Es geht um die Verurteilung eines Mühlviertlers wegen Körperverletzung und versuchter Nötigung zu einer unbedingten Geldstrafe von 400 Euro. Der Angeklagte war in einer Straßenbahn zum Vorzeigen seines Fahrscheins aufgefordert worden. Doch statt dem Folge zu leisten, sprang er aus der Straßenbahn und versuchte davonzulaufen. Insgesamt drei Kontrollore - Mitarbeiter eines Security-Unternehmens - stellten sich ihm in den Weg und hielten ihn fest. Der ertappte Schwarzfahrer verletzte alle drei beim Versuch, sie abzuschütteln.

Genaue Prüfung

Der Verurteilte berief gegen das Urteil. Das Oberlandesgericht hob nun das erstinstanzliche Urteil wegen Nichtigkeit auf. In seiner Begründung stellte es fest, dass das Erstgericht genau prüfen müsse, ob Kontrollore ein Anhalterecht im Sinne der Strafprozessordnung hätten. Dieses sei nämlich nur dann gegeben, wenn der Fahrgast ein Vergehen zur Erschleichung einer Leistung gesetzt habe, etwa, wenn er einen falschen Ausweis zückt.

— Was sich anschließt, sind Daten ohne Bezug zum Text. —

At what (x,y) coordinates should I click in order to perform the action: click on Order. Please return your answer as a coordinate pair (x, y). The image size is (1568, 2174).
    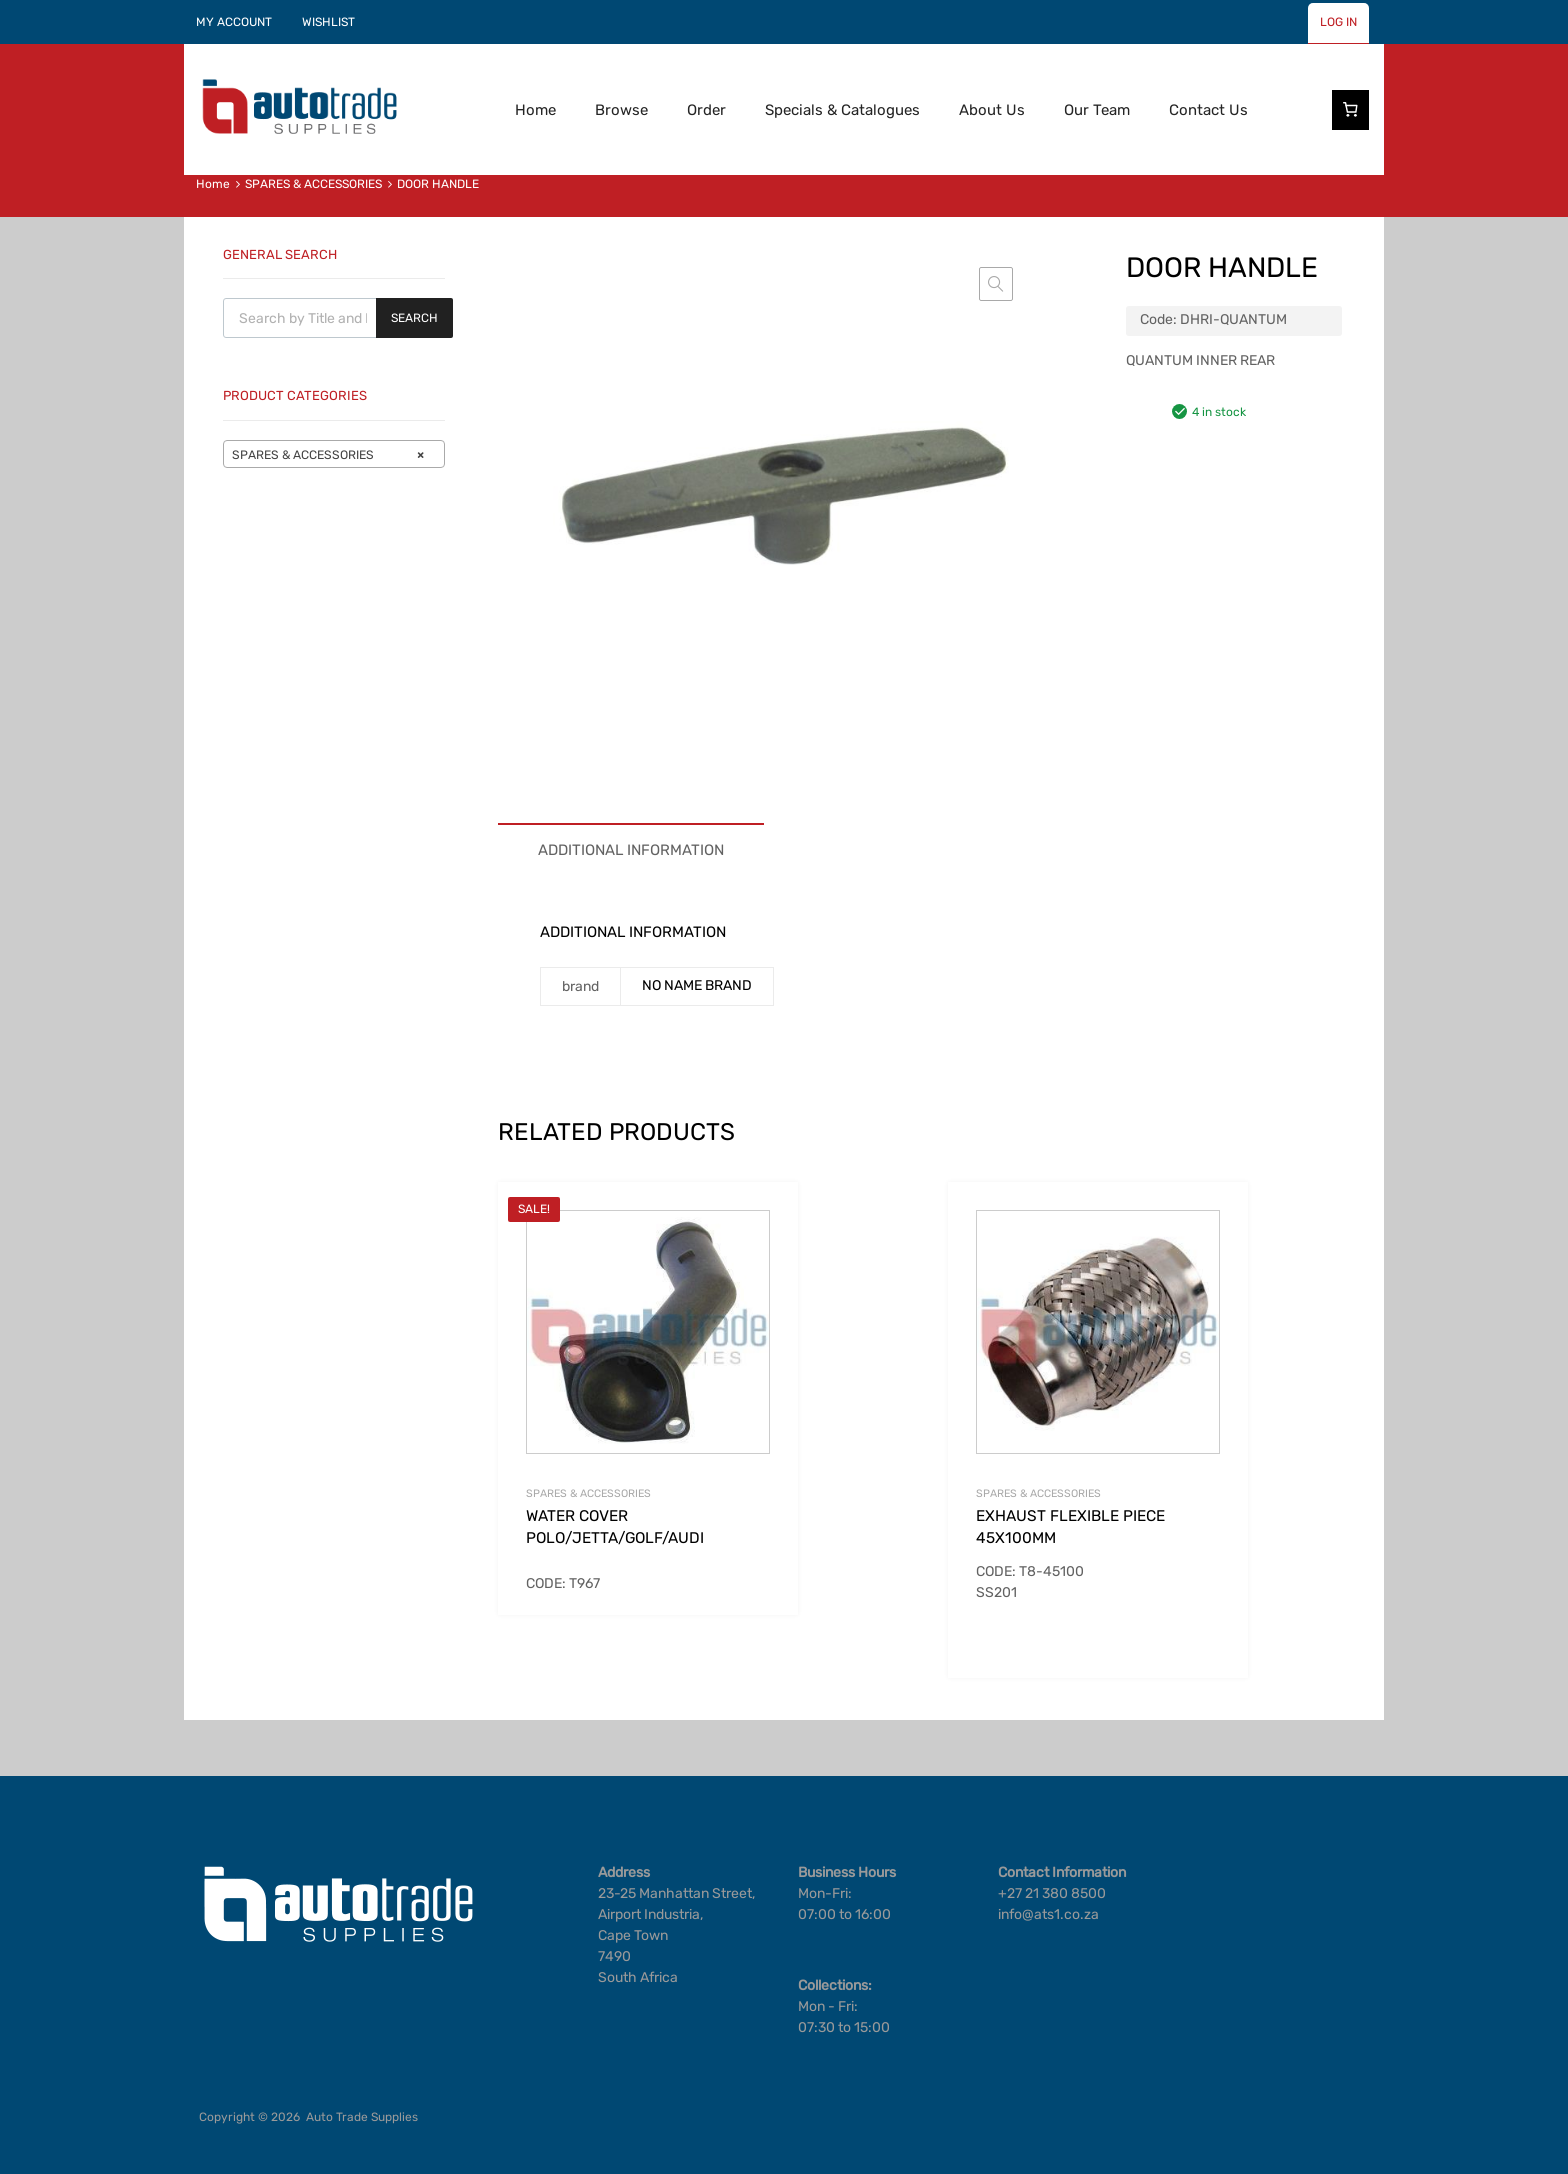     Looking at the image, I should click on (706, 110).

Das bloße Schwarzfahren ohne Irreführung eines Kontrollorgans stelle nämlich bloß eine Verwaltungsübertretung dar. In solchen Fällen bestehe kein Anhalterecht, weil Schwarzfahren als solches keinen gerichtlich bedrohten Tatbestand setze. Auch die Flucht des "blinden Passagiers" berechtige demnach nicht zur Anhaltung. Stellen sich Kontrollorgane dennoch in den Weg oder halten ihn fest, dann beschränken diese damit laut OLG ihrerseits den Schwarzfahrer möglicherweise rechtswidrig in seiner Bewegungsfreiheit (Paragraf 99 Strafgesetzbuch: Freiheitsentziehung).

Wehrt sich der Schwarzfahrer gegen diese rechtswidrige Einschränkung seiner Bewegungsfreiheit, muss das Gericht genau prüfen, ob er in Notwehr gehandelt hat - Notwehr, die möglicherweise zu einem Freispruch führt. Nach der Aufhebung des Urteils muss nun das Erstgericht das Beweisverfahren wiederholen und neuerlich ein Urteil sprechen.

Kontrolleure berufen sich auf Selbsthilferecht

Manfred Kargl von der Firma Securitas, die für die Linz Linien die Fahrscheinkontrollen durchführt, stellte gegenüber der APA fest, es gebe in diesem Zusammenhang auch noch das "Selbsthilferecht" zum Schutz des Besitzes. Dieses erlaube sehr wohl eine Anhaltung.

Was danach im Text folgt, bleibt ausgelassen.